Covariance#

Preliminaries#

The sample mean \( \bar{x} \) is an unbiased estimator#

The sample mean \(\bar{x}\) is an unbiased estimator of the population mean \(\mu\) because its expected value is equal to the population mean.

Definition of an Unbiased Estimator#

An estimator \(\hat{\theta}\) of a parameter \(\theta\) is said to be unbiased if the expected value of the estimator is equal to the true value of the parameter:

\[ E[\hat{\theta}] = \theta \]

In this context, \(\bar{x}\) is the estimator of \(\mu\), and it is unbiased if:

\[ E[\bar{x}] = \mu \]

Proof#

Let’s prove that the sample mean \(\bar{x}\) is an unbiased estimator of the population mean \(\mu\).

Sample Mean: The sample mean \(\bar{x}\) for a random sample \(\{x_1, x_2, \ldots, x_n\}\) is defined as:

\[ \bar{x} = \frac{1}{n} \sum_{i=1}^n x_i \]

Expected Value of the Sample Mean: To find the expected value of \(\bar{x}\), we use the linearity property of expectation:

\[ E[\bar{x}] = E\left[\frac{1}{n} \sum_{i=1}^n x_i\right] \]

By the linearity of expectation, this can be written as:

\[ E[\bar{x}] = \frac{1}{n} \sum_{i=1}^n E[x_i] \]

Expected Value of Each Sample: Since each \(x_i\) is an individual sample from the population with mean \(\mu\), we have:

\( E[x_i] = \mu \)

Summing the Expected Values: Substituting \(E[x_i] = \mu\) into the previous equation gives:

\[ E[\bar{x}] = \frac{1}{n} \sum_{i=1}^n \mu \]

Since \(\mu\) is a constant, we can factor it out of the sum:

\[ E[\bar{x}] = \frac{1}{n} \cdot n \mu \]

Simplifying: The \(n\) terms cancel out, leaving:

\[ E[\bar{x}] = \mu \]

This shows that the expected value of the sample mean \(\bar{x}\) is equal to the population mean \(\mu\).

Variance#

Variance measures the spread of a single random variable around its mean.
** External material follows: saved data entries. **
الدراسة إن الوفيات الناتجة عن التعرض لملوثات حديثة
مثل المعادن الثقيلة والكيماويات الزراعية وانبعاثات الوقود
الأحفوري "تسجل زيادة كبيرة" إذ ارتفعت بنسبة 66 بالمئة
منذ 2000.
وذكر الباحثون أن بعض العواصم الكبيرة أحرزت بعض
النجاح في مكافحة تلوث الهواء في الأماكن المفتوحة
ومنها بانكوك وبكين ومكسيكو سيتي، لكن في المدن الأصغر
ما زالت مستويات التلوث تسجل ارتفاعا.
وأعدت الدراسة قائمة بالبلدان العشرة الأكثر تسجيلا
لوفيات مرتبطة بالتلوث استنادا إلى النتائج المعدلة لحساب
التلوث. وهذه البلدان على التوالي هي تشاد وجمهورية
For a random variable \( x \) with \( n \) samples, the variance \( \sigma^2_x \) is given by:

\[ \sigma^2_x = \frac{1}{n-1} \sum^{n}_{i=1}(x_i - \bar{x})^2 \]

where:

  • \( n \) is the number of samples.

  • \( x_i \) is the \( i \)-th sample.

  • \( \bar{x} \) is the mean of the samples, defined as \( \bar{x} = \frac{1}{n} \sum^{n}_{i=1} x_i \).
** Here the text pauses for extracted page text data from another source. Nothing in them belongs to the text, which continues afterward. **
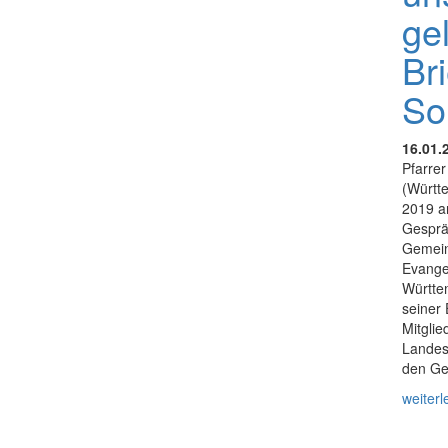
ge
Bri
So
16.01.
Pfarrer
(Württ
2019 an
Gesprä
Gemein
Evange
Württem
seiner 
Mitgli
Landes
den Ge
weiterl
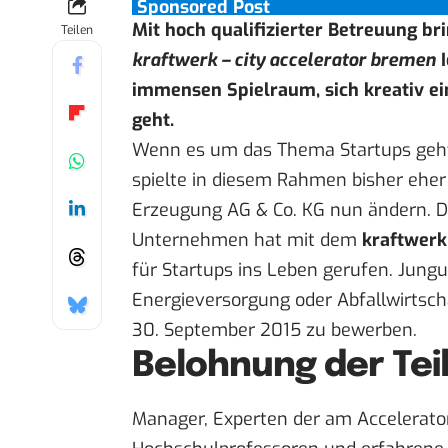
Sponsored Post
Mit hoch qualifizierter Betreuung b
Teilen
kraftwerk – city accelerator bremen
I
immensen Spielraum, sich kreativ ei
geht.
Wenn es um das Thema Startups geht,
spielte in diesem Rahmen bisher eher
Erzeugung AG & Co. KG nun ändern. Da
Unternehmen hat mit dem
kraftwerk
für Startups ins Leben gerufen. Jung
Energieversorgung oder Abfallwirtsch
30. September 2015 zu
bewerben
.
Belohnung der Te
Manager, Experten der am Accelerato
The following figure shows concept of spread over mean.

Std_1

Why is the variance calculated with a coefficient of \( \frac{1}{n-1} \) ? This is known as Bessel’s Correction.

The use of \( n-1 \) instead of \( n \) ensures an unbiased estimate of the population variance.

Covariance#

Covariance measures the degree to which two random variables vary together. For two random variables \( x \) and \( y \) with \( n \) samples, the covariance \( \sigma(x, y) \) is given by:

\[ \sigma(x, y) = \frac{1}{n-1} \sum^{n}_{i=1}(x_i - \bar{x})(y_i - \bar{y}) \]

where:

  • \( y_i \) is the \( i \)-th sample of \( y \).

  • \( \bar{y} \) is the mean of the samples of \( y \), defined as \( \bar{y} = \frac{1}{n} \sum^{n}_{i=1} y_i \).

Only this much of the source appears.